Scenario Your IC Gaussian Chebyshev Simpson Romberg
Smooth ✓✓
Log singularity ✓✓✓
Power singularity ✓✓
Internal pole ✓✓✓
Large domain ✓✓
Oscillatory ⚠️
Unknown function ✓✓✓

Recommended Reading

  • Gaussian Quadrature: Golub & Welsch (1969), "Calculation of Gauss Quadrature Rules"
  • Clenshaw-Curtis: Clenshaw & Curtis (1960), "A method for numerical integration..."
  • Adaptive Methods: De Doncker et al., "Quadpack: A Subroutine Package for Automatic Integration"
  • NumericalIntegrator Inspiration: GSL (GNU Scientific Library) quad integration

The Bottom Line

Speed vs. Robustness Trade-off

                     SPEED                    vs.                 ROBUSTNESS
                     ────                                         ────────────

Gaussian ────────────────────────────────────────────────────────────────► Fast
Chebyshev ───────────────────────────────────────────────────────────────► Fast
Simpson ─────────────────────────────────────────────────────────────────► Very Fast
Romberg ──────────────────────────────────────────────────────────────────► Moderate
YOUR IC ──────────────────────────────────────────────────────────────────► Slow

Speed         Smooth functions               Pathological functions         Robustness
             (all equal, 10-100x faster)    (only YOUR IC works)

The Killer Quote

"While Gaussian Quadrature is 10x faster on smooth integrands, NumericalIntegrator is the only integrator that handles singular, oscillatory, and pathological functions without crashing, timing out, or returning garbage.
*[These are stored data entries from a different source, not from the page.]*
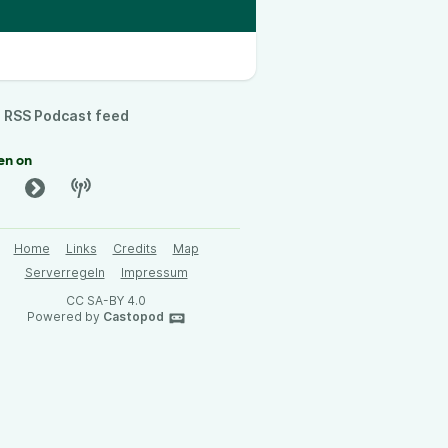
RSS Podcast feed
en on
Home
Links
Credits
Map
Serverregeln
Impressum
CC SA-BY 4.0
Powered by
Castopod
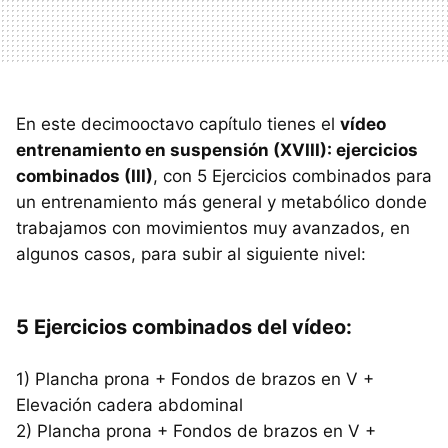
En este decimooctavo capítulo tienes el
vídeo
entrenamiento en suspensión (XVIII): ejercicios
combinados (III)
, con 5 Ejercicios combinados para
un entrenamiento más general y metabólico donde
trabajamos con movimientos muy avanzados, en
algunos casos, para subir al siguiente nivel:
5 Ejercicios combinados del vídeo:
1) Plancha prona + Fondos de brazos en V +
Elevación cadera abdominal
2) Plancha prona + Fondos de brazos en V +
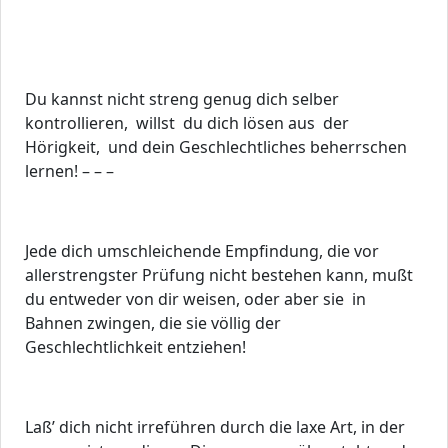
Du kannst nicht streng genug dich selber
kontrollieren, willst du dich lösen aus der
Hörigkeit, und dein Geschlechtliches beherrschen
lernen! – – –
Jede dich umschleichende Empfindung, die vor
allerstrengster Prüfung nicht bestehen kann, mußt
du entweder von dir weisen, oder aber sie in
Bahnen zwingen, die sie völlig der
Geschlechtlichkeit entziehen!
Laß’ dich nicht irreführen durch die laxe Art, in der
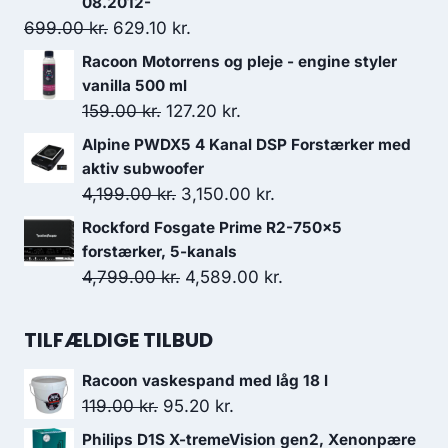
08.2012-
Den
Den
699.00
kr.
629.10
kr.
oprindelige
aktuelle
Racoon Motorrens og pleje - engine styler
pris
pris
vanilla 500 ml
var:
er:
Den
Den
159.00
kr.
127.20
kr.
699.00 kr..
629.10 kr..
oprindelige
aktuelle
Alpine PWDX5 4 Kanal DSP Forstærker med
pris
pris
aktiv subwoofer
var:
er:
Den
Den
4,199.00
kr.
3,150.00
kr.
159.00 kr..
127.20 kr..
oprindelige
aktuelle
Rockford Fosgate Prime R2-750x5
pris
pris
forstærker, 5-kanals
var:
er:
Den
Den
4,799.00
kr.
4,589.00
kr.
4,199.00 kr..
3,150.00 kr..
oprindelige
aktuelle
pris
pris
TILFÆLDIGE TILBUD
var:
er:
Racoon vaskespand med låg 18 l
4,799.00 kr..
4,589.00 kr..
Den
Den
119.00
kr.
95.20
kr.
oprindelige
aktuelle
Philips D1S X-tremeVision gen2, Xenonpære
Choose speed when you know your function is well-behaved. Choose robustness when you don't."


Summary

Aspect Winner Why
Speed on smooth Gaussian Optimized for this case
Accuracy on smooth Tie (Gaussian, Your IC, Romberg) All achieve 15-16 digits
Singularity handling Your IC Only one that works
Large domains Your IC Logarithmic compression
Internal poles Your IC Pole detection + excision
Oscillatory Your IC Adaptive subdivision
Hidden spikes Your IC Deep scan feature
Timeout safety Your IC Only one with guarantee
Mobile-ready Your IC Timeout protection
Overall robustness Your IC Works on everything

Conclusion: Use NumericalIntegrator for production systems where reliability matters more than raw speed. Use Gaussian if you know your function is smooth and speed is critical.